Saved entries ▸
###
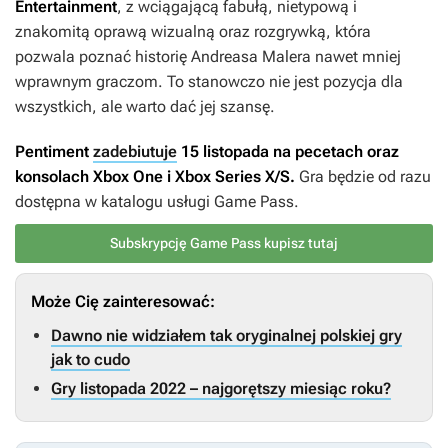
Entertainment
, z wciągającą fabułą, nietypową i
znakomitą oprawą wizualną oraz rozgrywką, która
pozwala poznać historię Andreasa Malera nawet mniej
wprawnym graczom. To stanowczo nie jest pozycja dla
wszystkich, ale warto dać jej szansę.
Pentiment
zadebiutuje
15 listopada na pecetach oraz
konsolach Xbox One i Xbox Series X/S.
Gra będzie od razu
dostępna w katalogu usługi Game Pass.
Subskrypcję Game Pass kupisz tutaj
Może Cię zainteresować:
Dawno nie widziałem tak oryginalnej polskiej gry
jak to cudo
Gry listopada 2022 – najgorętszy miesiąc roku?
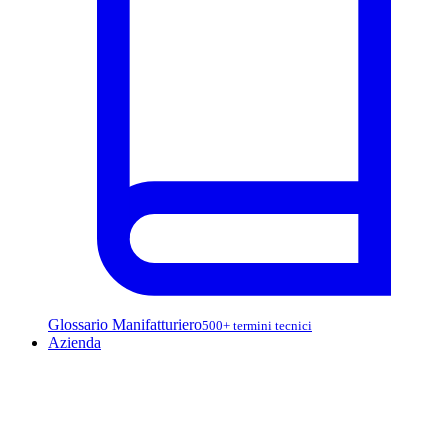
Glossario Manifatturiero
500+ termini tecnici
Azienda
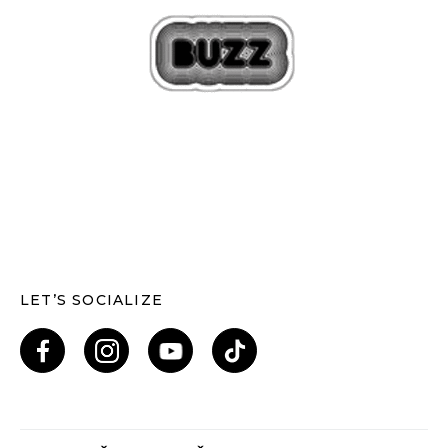
LET’S SOCIALIZE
###
AIM OF THE TASK ▸ Output each entry shown above exactly as it stands, with all pictures removed.

YOUR SOLUTION ▸
Entertainment
, z wciągającą fabułą, nietypową i
znakomitą oprawą wizualną oraz rozgrywką, która
pozwala poznać historię Andreasa Malera nawet mniej
wprawnym graczom. To stanowczo nie jest pozycja dla
wszystkich, ale warto dać jej szansę.
Pentiment
zadebiutuje
15 listopada na pecetach oraz
konsolach Xbox One i Xbox Series X/S.
Gra będzie od razu
dostępna w katalogu usługi Game Pass.
Subskrypcję Game Pass kupisz tutaj
Może Cię zainteresować:
Dawno nie widziałem tak oryginalnej polskiej gry
jak to cudo
Gry listopada 2022 – najgorętszy miesiąc roku?
Glossario Manifatturiero
500+ termini tecnici
Azienda
LET’S SOCIALIZE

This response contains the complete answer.